Take ETH as an example—this isn’t an arbitrary entry. Wait for its secondary retest, a clear inability to go lower, and the trend to stabilize. FHE, on the other hand, waits until it hits a previous high, with momentum clearly waning and unable to rise further, then reverses to short. You can never precisely guess the top or bottom, but when the price itself gives signals of "turning" or "breaking through," following the trend is enough.
**Cut losses first, let profits run**
The primary task when opening a position is never to calculate how many points you can earn, but to first set your stop-loss firmly.

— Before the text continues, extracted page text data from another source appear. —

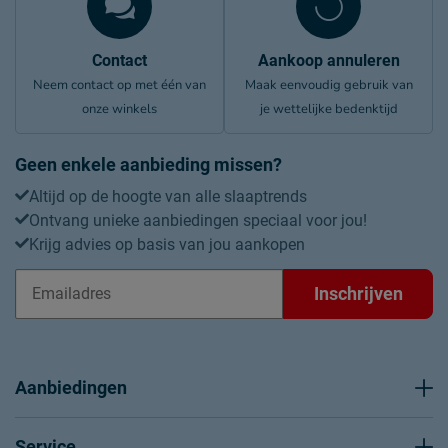
Contact
Aankoop annuleren
Neem contact op met één van
Maak eenvoudig gebruik van
onze winkels
je wettelijke bedenktijd
Geen enkele aanbieding missen?
Altijd op de hoogte van alle slaaptrends
Ontvang unieke aanbiedingen speciaal voor jou!
Krijg advies op basis van jou aankopen
Inschrijven
Aanbiedingen
Service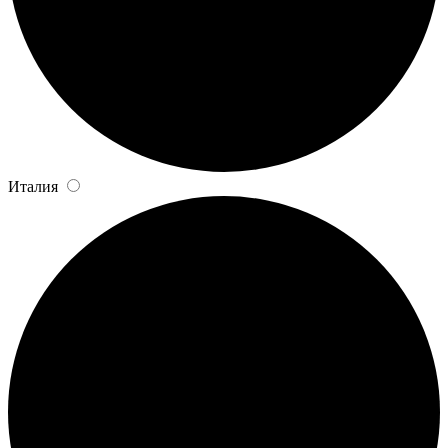
Италия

I can accept small losses—this is the cost of riding the big trend. But once you’ve got the direction right, you must be ruthless in letting profits run, just like that ETH trade, which was held steadily for 9 days before closing.
The essence of making money in trading is: using small but certain costs to gamble on a big potential reward. You don’t need to be right every time—actually, no one can be—but when you are right, you must have the ability to hold on.
**Staying up late watching the market vs waiting patiently for opportunities**
If your daily routine involves staying up late watching the market, feeling anxious all the time, regretting a sale or worrying about a buy, then it’s not really you trading, but the market leading you by the nose. Decisions made in this state are almost certainly driven by emotions.
The real opportunities are waited out, and real profits are earned by sitting still. This may sound like clichés, but it truly holds in the market.